[Dataset entries]
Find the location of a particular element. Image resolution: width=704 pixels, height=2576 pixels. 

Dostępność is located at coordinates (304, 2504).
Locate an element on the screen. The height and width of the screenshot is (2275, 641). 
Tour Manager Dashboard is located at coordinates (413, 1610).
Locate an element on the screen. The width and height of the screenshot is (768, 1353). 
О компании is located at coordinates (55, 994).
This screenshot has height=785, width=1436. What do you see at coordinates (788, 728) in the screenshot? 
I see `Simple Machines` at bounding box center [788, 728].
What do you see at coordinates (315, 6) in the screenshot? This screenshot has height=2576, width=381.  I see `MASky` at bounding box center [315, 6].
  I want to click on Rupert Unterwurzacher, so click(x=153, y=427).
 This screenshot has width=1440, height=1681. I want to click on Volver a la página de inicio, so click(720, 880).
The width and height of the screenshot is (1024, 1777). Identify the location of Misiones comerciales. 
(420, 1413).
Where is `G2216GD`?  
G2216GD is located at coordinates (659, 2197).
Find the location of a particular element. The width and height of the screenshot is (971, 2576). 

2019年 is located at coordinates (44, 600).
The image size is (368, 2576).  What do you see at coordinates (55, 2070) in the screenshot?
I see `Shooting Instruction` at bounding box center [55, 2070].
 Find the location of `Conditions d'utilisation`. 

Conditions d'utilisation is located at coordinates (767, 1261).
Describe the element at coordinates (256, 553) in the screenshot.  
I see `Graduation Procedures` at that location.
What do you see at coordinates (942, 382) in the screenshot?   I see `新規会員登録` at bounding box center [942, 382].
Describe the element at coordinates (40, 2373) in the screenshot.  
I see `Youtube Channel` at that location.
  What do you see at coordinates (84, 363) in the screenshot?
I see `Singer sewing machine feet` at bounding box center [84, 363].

▸ Required work: Please retype all of the data above exactly as written.

▸ Answer for the task:
Find the location of a particular element. Image resolution: width=704 pixels, height=2576 pixels. 

Dostępność is located at coordinates (304, 2504).
Locate an element on the screen. The height and width of the screenshot is (2275, 641). 
Tour Manager Dashboard is located at coordinates (413, 1610).
Locate an element on the screen. The width and height of the screenshot is (768, 1353). 
О компании is located at coordinates (55, 994).
This screenshot has height=785, width=1436. What do you see at coordinates (788, 728) in the screenshot? 
I see `Simple Machines` at bounding box center [788, 728].
What do you see at coordinates (315, 6) in the screenshot? This screenshot has height=2576, width=381.  I see `MASky` at bounding box center [315, 6].
  I want to click on Rupert Unterwurzacher, so click(x=153, y=427).
 This screenshot has width=1440, height=1681. I want to click on Volver a la página de inicio, so click(720, 880).
The width and height of the screenshot is (1024, 1777). Identify the location of Misiones comerciales. 
(420, 1413).
Where is `G2216GD`?  
G2216GD is located at coordinates (659, 2197).
Find the location of a particular element. The width and height of the screenshot is (971, 2576). 

2019年 is located at coordinates (44, 600).
The image size is (368, 2576).  What do you see at coordinates (55, 2070) in the screenshot?
I see `Shooting Instruction` at bounding box center [55, 2070].
 Find the location of `Conditions d'utilisation`. 

Conditions d'utilisation is located at coordinates (767, 1261).
Describe the element at coordinates (256, 553) in the screenshot.  
I see `Graduation Procedures` at that location.
What do you see at coordinates (942, 382) in the screenshot?   I see `新規会員登録` at bounding box center [942, 382].
Describe the element at coordinates (40, 2373) in the screenshot.  
I see `Youtube Channel` at that location.
  What do you see at coordinates (84, 363) in the screenshot?
I see `Singer sewing machine feet` at bounding box center [84, 363].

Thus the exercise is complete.